Francisco não havia ainda se apresentado. Assistia ao fundo dos bastidores os outros se apresentando, estava inseguro, nunca havia estudado teatro, somente fizera o segundo grau, era humilde, pobre, lutava sustentando sua mãe, que há pouco perdera e lembrava da cena descrita pelo diretor, da mãe enferma e vinham lágrimas em seus olhos. Tanto que quando chegou a sua vez de interpretar uma pequena cena semelhante, fez com total perfeição que era como se a tivesse vivendo pessoalmente. A mãe enferma contando ao filho sobre seu passado e o caso que teria acontecido entre ela e o médico e a reação dele, as suas palavras entrecortadas pela descoberta da verdade sobre sua vida.

Francisco agradou William e os demais que estavam na plateia assistindo. Todos ficaram emocionados e foi admitido no elenco para aquele papel. Lógico que teria que estudar algumas técnicas, mas era inteligente, via-se que não teria dificuldades.

William e sua equipe começaram a preparar o espetáculo: “Seguindo Seus Passos”.

Nas horas que estava sem participar do ensaio, Francisco se envolvia na montagem dos cenários ajudando no que fosse possível, dando ideias e o seu entusiasmo era contagiante. Parecia que havia nascido para o teatro. A oportunidade que lhe haviam dado era o que faltava para desenvolver o seu talento nato.

William estava admirado de ter descoberto tão tarde aquele garoto humilde e que lhe despertava um sentimento que ele não havia descoberto até então. Depois da estreia da peça, que sem dúvida foi o maior sucesso, impecável a personificação dos atores, em especial do jovem estreante que comoveu o público no seu papel de portador do vírus da AIDS e que procurava a ajuda do pai

Francisco depois da comemoração saiu do teatro e encaminhou-se para o ponto de ônibus que costumava tomar para ir para casa.

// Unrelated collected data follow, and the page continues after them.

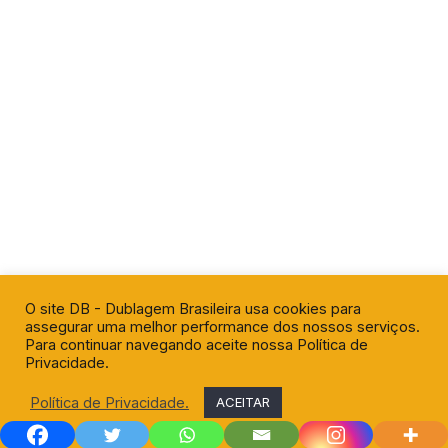
O site DB - Dublagem Brasileira usa cookies para
assegurar uma melhor performance dos nossos serviços.
Para continuar navegando aceite nossa Política de
Privacidade.
Política de Privacidade.
ACEITAR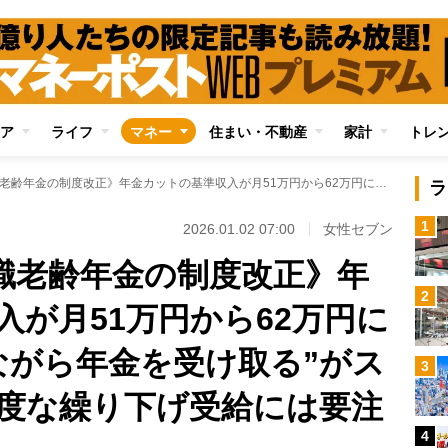
ア
ライフ
マネー
住まい・不動産
家計
トレ
《2026年4月に在職老齢年金の制度改正》年金カットの基準収入が月51万円から62万円に引き上げで“働きながら年金を受け取る”がスタンダードに 過度な繰り下げ受給には要注意
ラ
1
2026.01.02 07:00
女性セブン
在職老齢年金の制度改正》年
2
入が月51万円から62万円に
ながら年金を受け取る”がス
3
度な繰り下げ受給には要注
4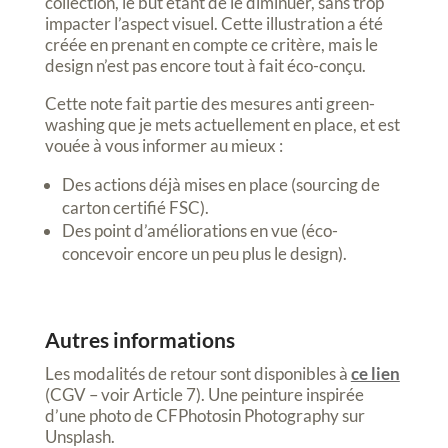
collection, le but étant de le diminuer, sans trop
impacter l’aspect visuel. Cette illustration a été
créée en prenant en compte ce critère, mais le
design n’est pas encore tout à fait éco-conçu.
Cette note fait partie des mesures anti green-
washing que je mets actuellement en place, et est
vouée à vous informer au mieux :
Des actions déjà mises en place (sourcing de
carton certifié FSC).
Des point d’améliorations en vue (éco-
concevoir encore un peu plus le design).
Autres informations
Les modalités de retour sont disponibles à
ce lien
(CGV – voir Article 7). Une peinture inspirée
d’une photo de CFPhotosin Photography sur
Unsplash.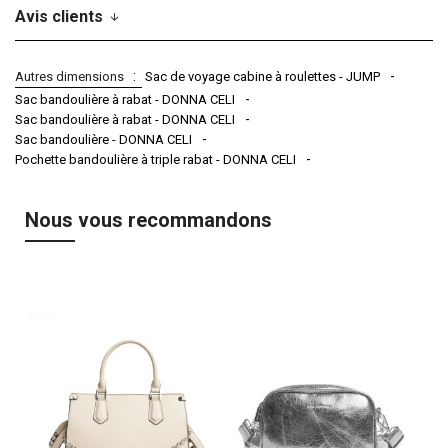
Avis clients
Autres dimensions
Sac de voyage cabine à roulettes - JUMP
Sac bandoulière à rabat - DONNA CELI
Sac bandoulière à rabat - DONNA CELI
Sac bandoulière - DONNA CELI
Pochette bandoulière à triple rabat - DONNA CELI
Nous vous recommandons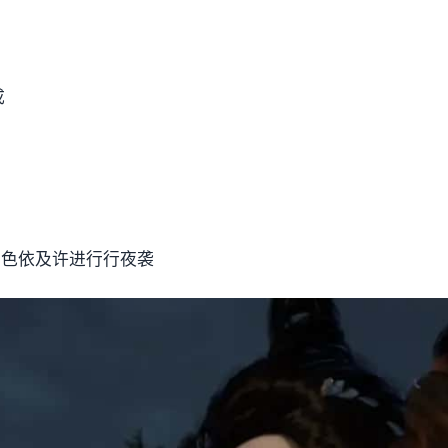
成
角色依及许进行行夜袭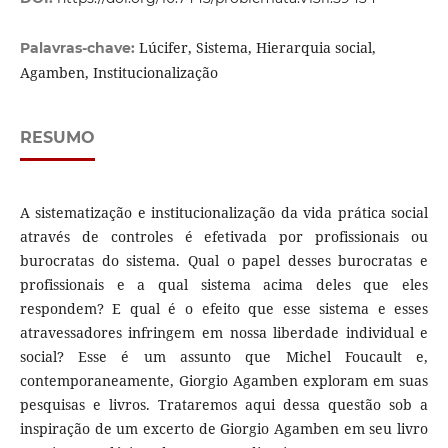
Lúcifer, Sistema, Hierarquia social,
Palavras-chave:
Agamben, Institucionalização
RESUMO
A sistematização e institucionalização da vida prática social
através de controles é efetivada por profissionais ou
burocratas do sistema. Qual o papel desses burocratas e
profissionais e a qual sistema acima deles que eles
respondem? E qual é o efeito que esse sistema e esses
atravessadores infringem em nossa liberdade individual e
social? Esse é um assunto que Michel Foucault e,
contemporaneamente, Giorgio Agamben exploram em suas
pesquisas e livros. Trataremos aqui dessa questão sob a
inspiração de um excerto de Giorgio Agamben em seu livro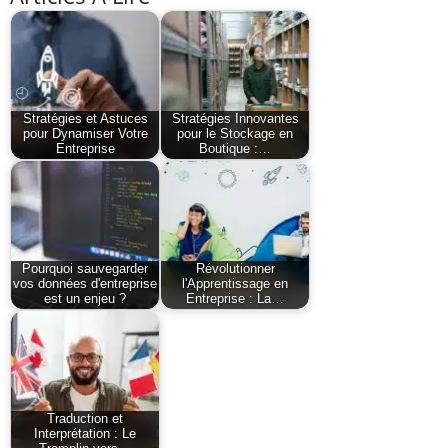
Stratégies et Astuces
Stratégies Innovantes
pour Dynamiser Votre
pour le Stockage en
Entreprise
Boutique :…
Pourquoi sauvegarder
Révolutionner
vos données d'entreprise
l'Apprentissage en
est un enjeu ?
Entreprise : La…
Traduction et
Interprétation : Le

William ao sair dali, também àquela hora, bem tarde, deparou com ele e ofereceu-lhe carona.

Francisco disse que não. William insistiu e dentro do carro, interessou-se pela sua vida. Sentiu-se penalizado ao vê-lo só.

Porém, Francisco estava feliz.

William perguntou-lhe de seus pais. Depois de hesitar em responder e de um silêncio que resultou em lágrimas naqueles olhos azuis, ele disse que há três meses sua mãe morrera. Chamava-se Alice. Seu pai, ela dizia: era um ator de teatro que ela conheceu quando jovem e procurava trabalho.

Ele, William, lembrou-se que havia tido um sério caso de amor com uma jovem atriz com o apelido de Lily.